RiverSoft plc
- Traded as: LSE: RSFT (Former ticker symbol)
- Industry: Software
- Founded: 1997 (private company) 2000 (public company)
- Founder: Phil Tee
- Headquarters: London, United Kingdom
- Key people: Carl Symon (non-executive chairman) Tim Murray (chief executive)

= RiverSoft =

RiverSoft plc was a publicly limited company listed on the London Stock Exchange, in 2000. It developed and provided network management software for monitoring and managing Internet Protocol networks. The company is now delisted.

==History==

RiverSoft was founded, in 1997, by Phil Tee after he left Micromuse, a former competing company which was founded in 1987 when Tee was a student known as "The Fresher's Friend".

Riversoft began to flounder in 2001. "Shares in Riversoft, the network management software group, plunged almost 25% on Monday morning as the company warned that "a sudden and severe deterioration" in the completion of orders led to second-quarter sales significantly below expectations. "I have never seen a quarter unravel so quickly. Things went from OK to dire in the space of a week at the end of the quarter. We were at the stage where we had met technical requirements, agreed contracts and drawn up the paperwork only for the deal to be closed down in the finance department," Phil Tee, chairman and chief technology officer, 3 July 2001.(source The Financial Times)

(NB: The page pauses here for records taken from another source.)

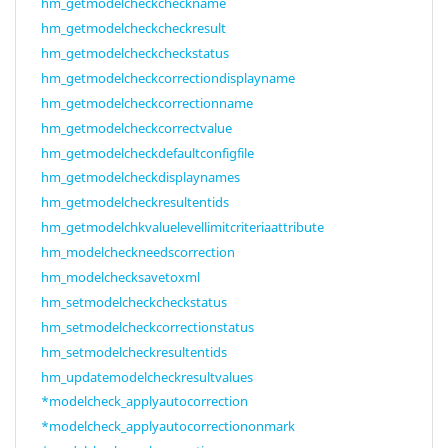
hm_getmodelcheckcheckname
hm_getmodelcheckcheckresult
hm_getmodelcheckcheckstatus
hm_getmodelcheckcorrectiondisplayname
hm_getmodelcheckcorrectionname
hm_getmodelcheckcorrectvalue
hm_getmodelcheckdefaultconfigfile
hm_getmodelcheckdisplaynames
hm_getmodelcheckresultentids
hm_getmodelchkvaluelevellimitcriteriaattribute
hm_modelcheckneedscorrection
hm_modelchecksavetoxml
hm_setmodelcheckcheckstatus
hm_setmodelcheckcorrectionstatus
hm_setmodelcheckresultentids
hm_updatemodelcheckresultvalues
*modelcheck_applyautocorrection
*modelcheck_applyautocorrectiononmark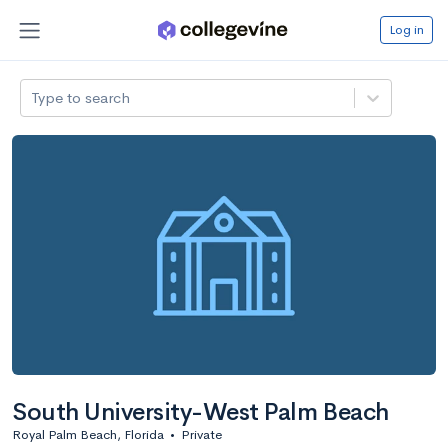
Log in
Type to search
South University-West Palm Beach
Royal Palm Beach, Florida
•
Private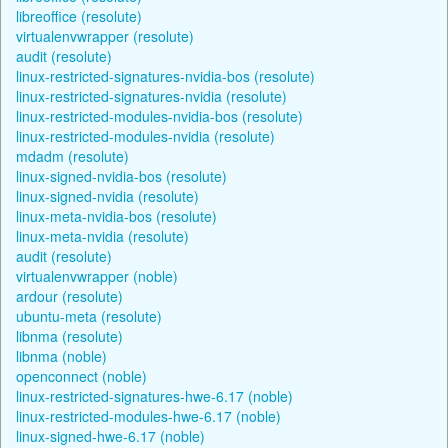
libreoffice (resolute)
virtualenvwrapper (resolute)
audit (resolute)
linux-restricted-signatures-nvidia-bos (resolute)
linux-restricted-signatures-nvidia (resolute)
linux-restricted-modules-nvidia-bos (resolute)
linux-restricted-modules-nvidia (resolute)
mdadm (resolute)
linux-signed-nvidia-bos (resolute)
linux-signed-nvidia (resolute)
linux-meta-nvidia-bos (resolute)
linux-meta-nvidia (resolute)
audit (resolute)
virtualenvwrapper (noble)
ardour (resolute)
ubuntu-meta (resolute)
libnma (resolute)
libnma (noble)
openconnect (noble)
linux-restricted-signatures-hwe-6.17 (noble)
linux-restricted-modules-hwe-6.17 (noble)
linux-signed-hwe-6.17 (noble)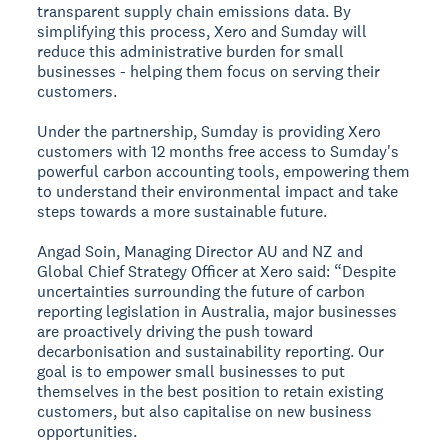
transparent supply chain emissions data. By
simplifying this process, Xero and Sumday will
reduce this administrative burden for small
businesses - helping them focus on serving their
customers.
Under the partnership, Sumday is providing Xero
customers with 12 months free access to Sumday's
powerful carbon accounting tools, empowering them
to understand their environmental impact and take
steps towards a more sustainable future.
Angad Soin, Managing Director AU and NZ and
Global Chief Strategy Officer at Xero said: “Despite
uncertainties surrounding the future of carbon
reporting legislation in Australia, major businesses
are proactively driving the push toward
decarbonisation and sustainability reporting. Our
goal is to empower small businesses to put
themselves in the best position to retain existing
customers, but also capitalise on new business
opportunities.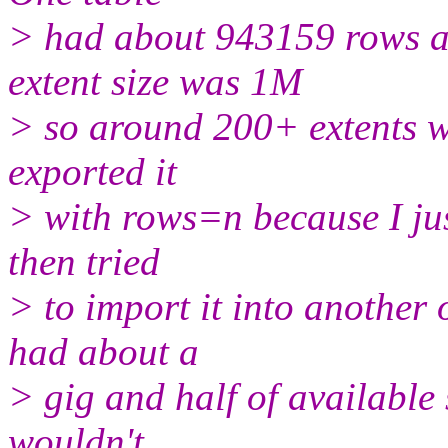
> had about 943159 rows a
extent size was 1M
> so around 200+ extents wh
exported it
> with rows=n because I jus
then tried
> to import it into another
had about a
> gig and half of available 
wouldn't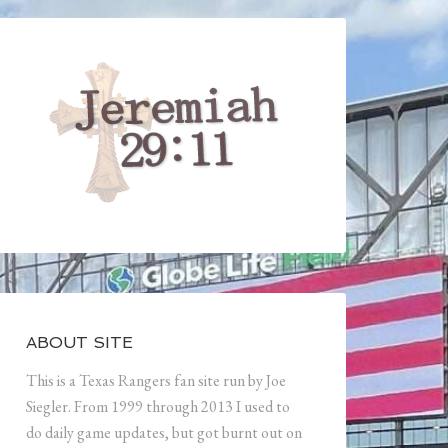
ABOUT SITE
This is a Texas Rangers fan site run by Joe
Siegler. From 1999 through 2013 I used to
do daily game updates, but got burnt out on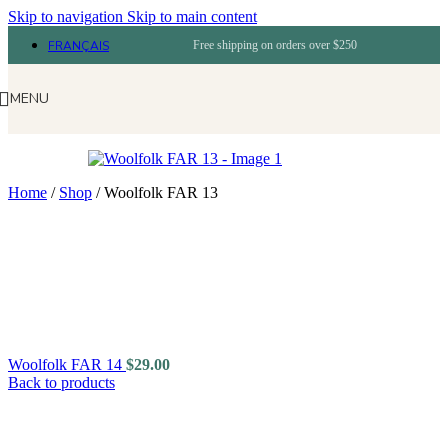
Skip to navigation
Skip to main content
FRANÇAIS
Free shipping on orders over $250
MENU
Home
/
Shop
/
Woolfolk FAR 13
Woolfolk FAR 14
$
29.00
Back to products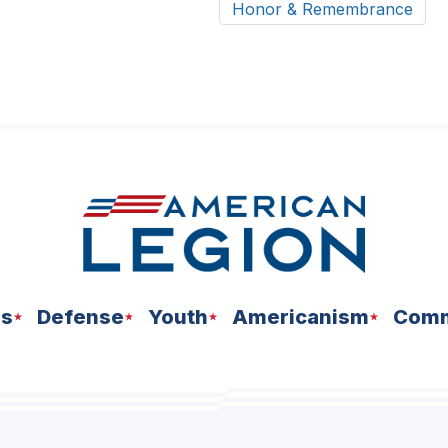
Honor & Remembrance
ns
Defense
Youth
Americanism
Comm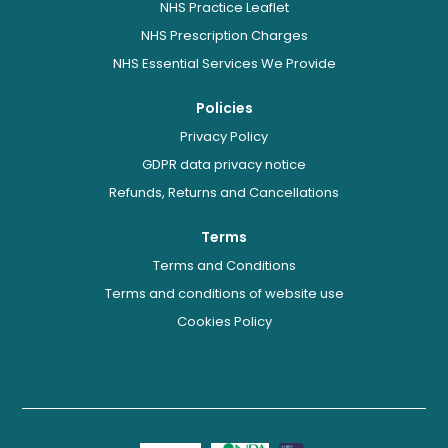
NHS Practice Leaflet
NHS Prescription Charges
NHS Essential Services We Provide
Policies
Privacy Policy
GDPR data privacy notice
Refunds, Returns and Cancellations
Terms
Terms and Conditions
Terms and conditions of website use
Cookies Policy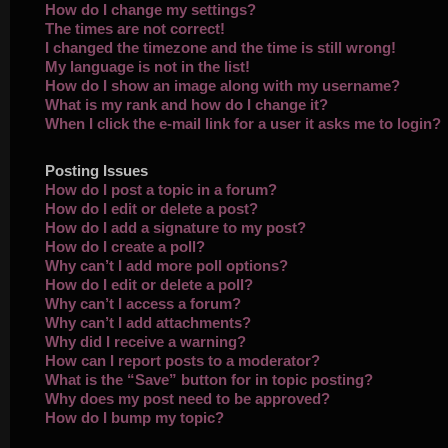
How do I change my settings?
The times are not correct!
I changed the timezone and the time is still wrong!
My language is not in the list!
How do I show an image along with my username?
What is my rank and how do I change it?
When I click the e-mail link for a user it asks me to login?
Posting Issues
How do I post a topic in a forum?
How do I edit or delete a post?
How do I add a signature to my post?
How do I create a poll?
Why can’t I add more poll options?
How do I edit or delete a poll?
Why can’t I access a forum?
Why can’t I add attachments?
Why did I receive a warning?
How can I report posts to a moderator?
What is the “Save” button for in topic posting?
Why does my post need to be approved?
How do I bump my topic?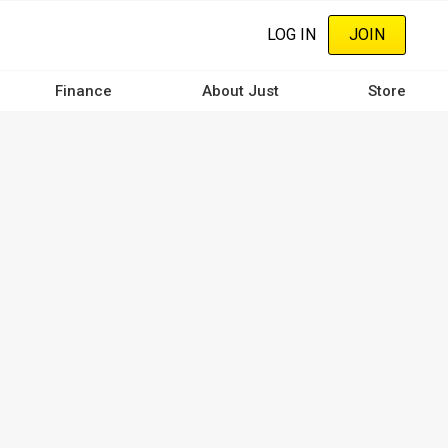
LOG IN
JOIN
Finance
About Just
Store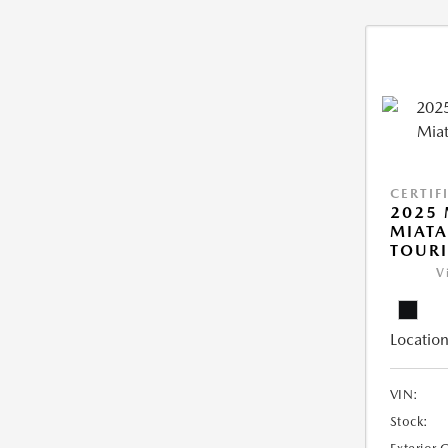
CERTIF
2025
MIATA
TOUR
V
Location
VIN:
Stock: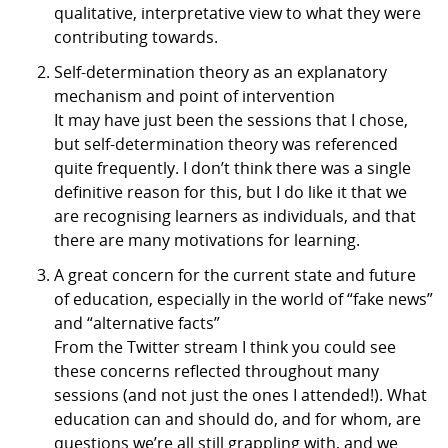
qualitative, interpretative view to what they were
contributing towards.
Self-determination theory as an explanatory
mechanism and point of intervention
It may have just been the sessions that I chose,
but self-determination theory was referenced
quite frequently. I don’t think there was a single
definitive reason for this, but I do like it that we
are recognising learners as individuals, and that
there are many motivations for learning.
A great concern for the current state and future
of education, especially in the world of “fake news”
and “alternative facts”
From the Twitter stream I think you could see
these concerns reflected throughout many
sessions (and not just the ones I attended!). What
education can and should do, and for whom, are
questions we’re all still grappling with, and we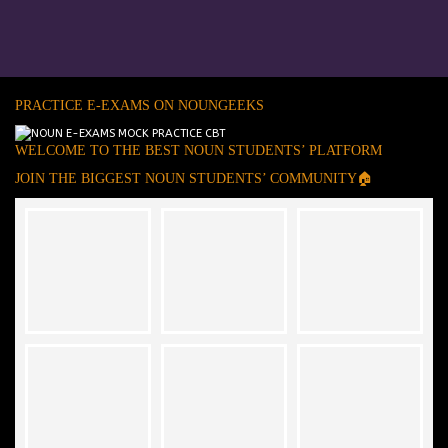
PRACTICE E-EXAMS ON NOUNGEEKS
WELCOME TO THE BEST NOUN STUDENTS’ PLATFORM
JOIN THE BIGGEST NOUN STUDENTS’ COMMUNITY🏠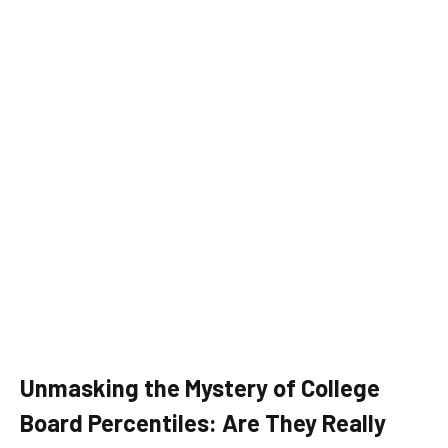
Unmasking the Mystery of College
Board Percentiles: Are They Really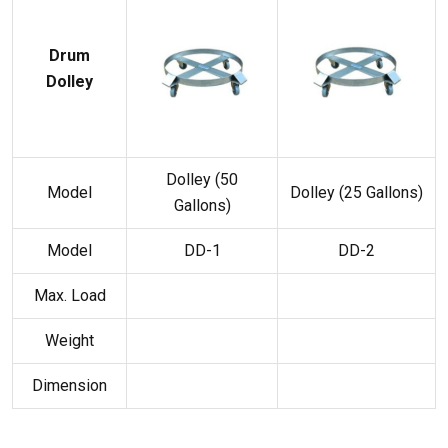
Drum
Dolley
Dolley (50
Model
Dolley (25 Gallons)
Gallons)
Model
DD-1
DD-2
Max. Load
Weight
Dimension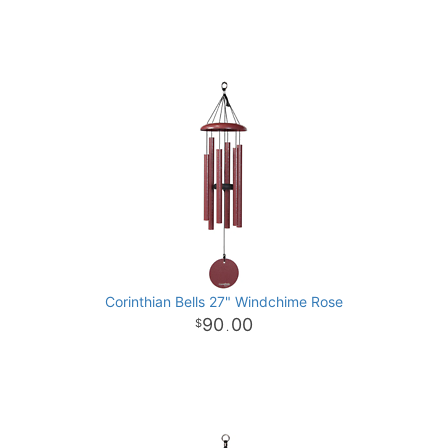
Corinthian Bells 27" Windchime Rose
90
00
.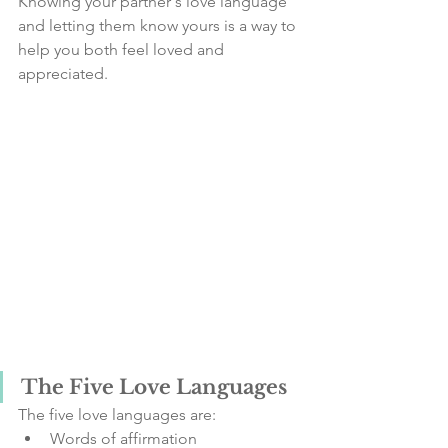
Knowing your partner's love language 
and letting them know yours is a way to 
help you both feel loved and 
appreciated.
The Five Love Languages
The five love languages are:
Words of affirmation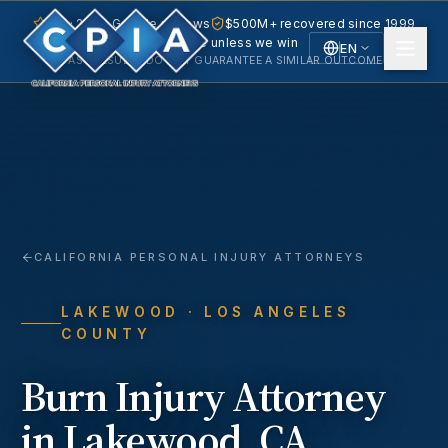
5.0 · 240+ Google reviews
$500M+ recovered since 1999
No fee unless we win
EN
PAST RESULTS DO NOT GUARANTEE A SIMILAR OUTCOME.
English
Español
Spanish
CALIFORNIA PERSONAL INJURY ATTORNEYS
LAKEWOOD
· LOS ANGELES
COUNTY
Burn Injury
Attorney
in
Lakewood
, CA.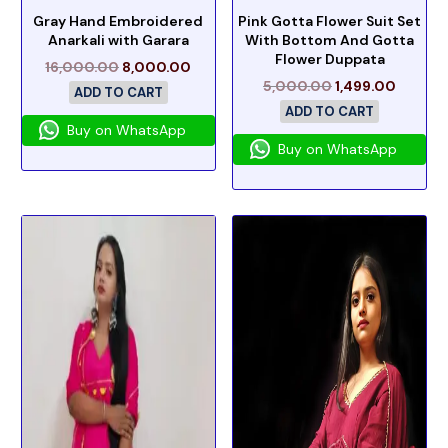
Gray Hand Embroidered
Pink Gotta Flower Suit Set
Anarkali with Garara
With Bottom And Gotta
Flower Duppata
16,000.00
8,000.00
5,000.00
1,499.00
ADD TO CART
ADD TO CART
Buy on WhatsApp
Buy on WhatsApp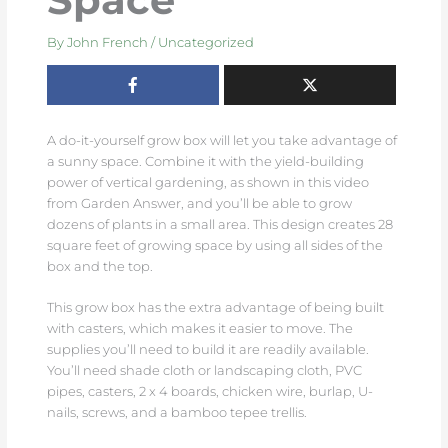
By
John French
/
Uncategorized
A do-it-yourself grow box will let you take advantage of
a sunny space. Combine it with the yield-building
power of vertical gardening, as shown in this video
from Garden Answer, and you’ll be able to grow
dozens of plants in a small area. This design creates 28
square feet of growing space by using all sides of the
box and the top.
This grow box has the extra advantage of being built
with casters, which makes it easier to move. The
supplies you’ll need to build it are readily available.
You’ll need shade cloth or landscaping cloth, PVC
pipes, casters, 2 x 4 boards, chicken wire, burlap, U-
nails, screws, and a bamboo tepee trellis.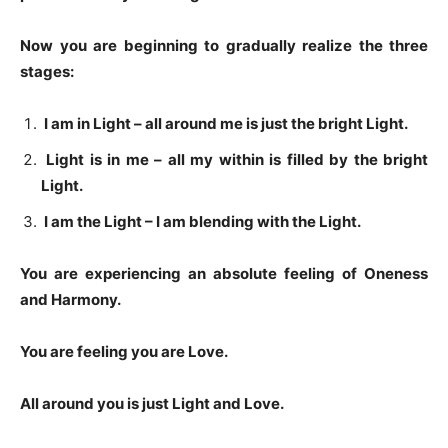
Now you are beginning to gradually realize the three
stages:
I am in Light – all around me is just the bright Light.
Light is in me – all my within is filled by the bright
Light.
I am the Light – I am blending with the Light.
You are experiencing an absolute feeling of Oneness
and Harmony.
You are feeling you are Love.
All around you is just Light and Love.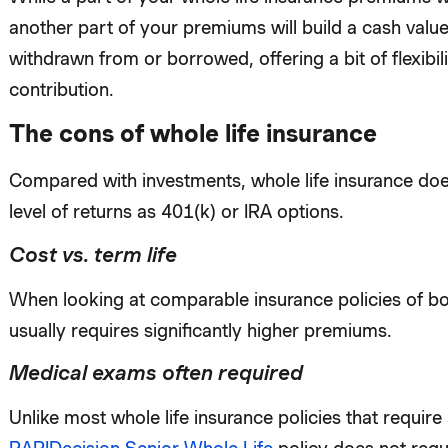
another part of your premiums will build a cash valu
withdrawn from or borrowed, offering a bit of flexib
contribution.
The cons of whole life insurance
Compared with investments, whole life insurance doe
level of returns as 401(k) or IRA options.
Cost vs. term life
When looking at comparable insurance policies of bot
usually requires significantly higher premiums.
Medical exams often required
Unlike most whole life insurance policies that requir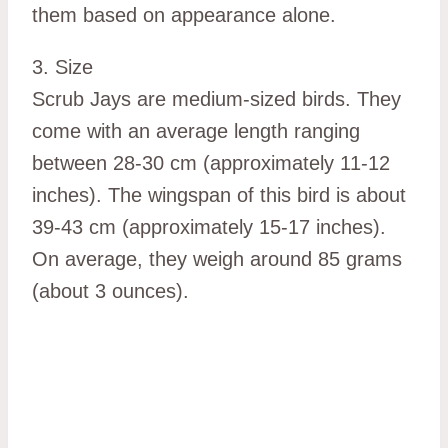
them based on appearance alone.
3. Size
Scrub Jays are medium-sized birds. They
come with an average length ranging
between 28-30 cm (approximately 11-12
inches). The wingspan of this bird is about
39-43 cm (approximately 15-17 inches).
On average, they weigh around 85 grams
(about 3 ounces).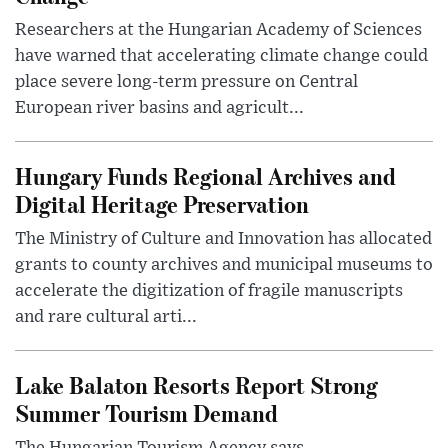
Researchers at the Hungarian Academy of Sciences
have warned that accelerating climate change could
place severe long-term pressure on Central
European river basins and agricult...
Hungary Funds Regional Archives and
Digital Heritage Preservation
The Ministry of Culture and Innovation has allocated
grants to county archives and municipal museums to
accelerate the digitization of fragile manuscripts
and rare cultural arti...
Lake Balaton Resorts Report Strong
Summer Tourism Demand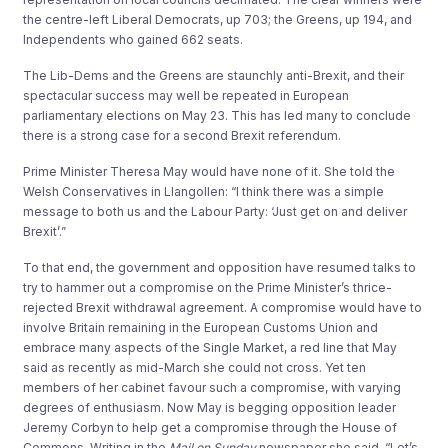
the centre-left Liberal Democrats, up 703; the Greens, up 194, and
Independents who gained 662 seats.
The Lib-Dems and the Greens are staunchly anti-Brexit, and their
spectacular success may well be repeated in European
parliamentary elections on May 23. This has led many to conclude
there is a strong case for a second Brexit referendum.
Prime Minister Theresa May would have none of it. She told the
Welsh Conservatives in Llangollen: “I think there was a simple
message to both us and the Labour Party: ‘Just get on and deliver
Brexit’.”
To that end, the government and opposition have resumed talks to
try to hammer out a compromise on the Prime Minister’s thrice-
rejected Brexit withdrawal agreement. A compromise would have to
involve Britain remaining in the European Customs Union and
embrace many aspects of the Single Market, a red line that May
said as recently as mid-March she could not cross. Yet ten
members of her cabinet favour such a compromise, with varying
degrees of enthusiasm. Now May is begging opposition leader
Jeremy Corbyn to help get a compromise through the House of
Commons. Writing in the
Mail on Sunday
newspaper she said, “Let’s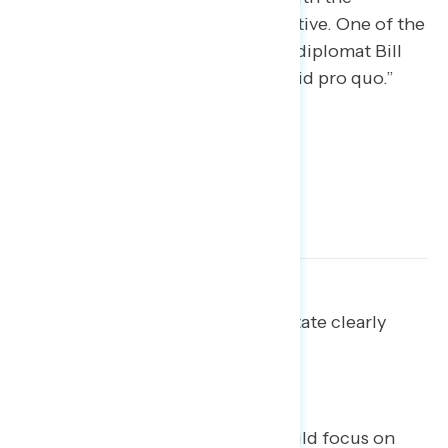
Ukrainian president are less effective. One of the
least persuasive statements cites diplomat Bill
Taylor’s claim that there was a “quid pro quo.”
Ladder up to impeachment: State clearly
what Trump did, and why it is
impeachable.
Advocates for impeachment should focus on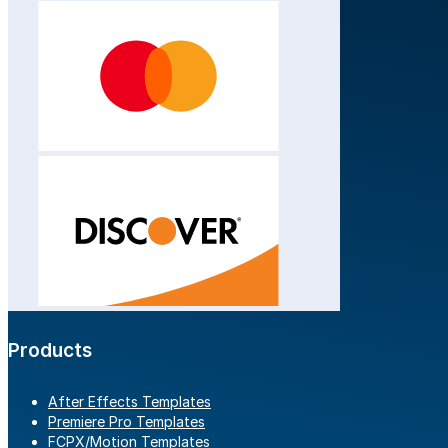
Products
After Effects Templates
Premiere Pro Templates
FCPX/Motion Templates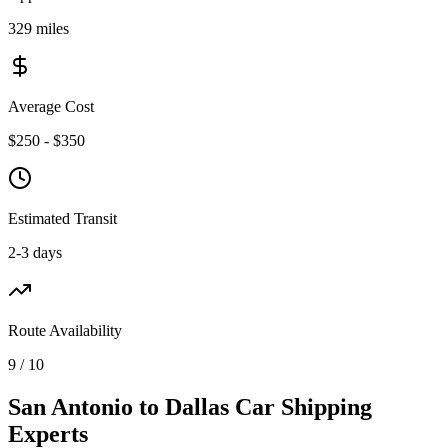
329 miles
Average Cost
$250 - $350
Estimated Transit
2-3 days
Route Availability
9 / 10
San Antonio to Dallas Car Shipping
Experts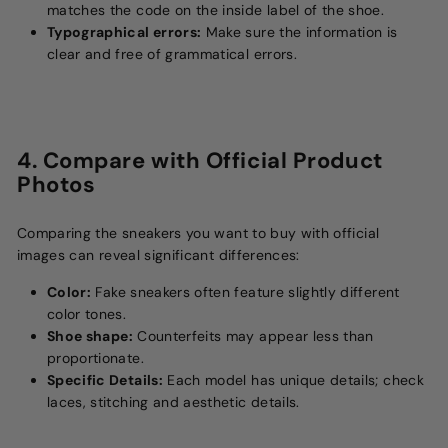
matches the code on the inside label of the shoe.
Typographical errors:
Make sure the information is
clear and free of grammatical errors.
4. Compare with Official Product
Photos
Comparing the sneakers you want to buy with official
images can reveal significant differences:
Color:
Fake sneakers often feature slightly different
color tones.
Shoe shape:
Counterfeits may appear less than
proportionate.
Specific Details:
Each model has unique details; check
laces, stitching and aesthetic details.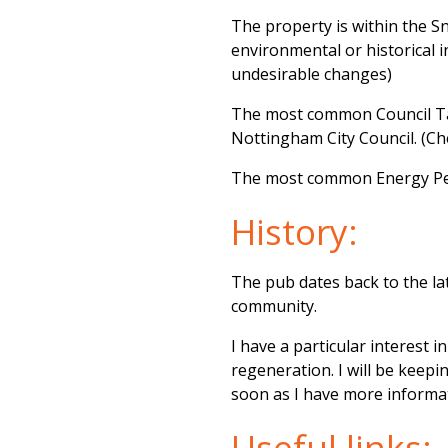
The property is within the S
environmental or historical 
undesirable changes)
The most common Council Tax
Nottingham City Council. (C
The most common Energy Perf
History:
The pub dates back to the la
community.
I have a particular interest 
regeneration. I will be keep
soon as I have more informa
Useful links:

In September 2001, it was announced that RiverSoft would partner with Concord Communications Inc. to provide real-time network and performance management software to Interxion. Concord Communications Inc. was later acquired by CA Technologies in 2005.

In November 2001, the board saw several changes with Carl Symon, former head of IBM in the UK, joining as non-executive chairman, and Tim Murray from AT&T taking the role of chief executive.

In 2002, RiverSoft was bought by rival firm Micromuse for £43m in cash. Micromuse was then acquired by IBM, in 2005, this resulted in Micromuse's network management software becoming part of what is now the IBM Tivoli Framework.

==Awards==
RiverSoft won Best Software Infrastructure Product and Best Presentation at the Gartner's Winter 2001 Enterprise Vision Conference in Phoenix, Arizona.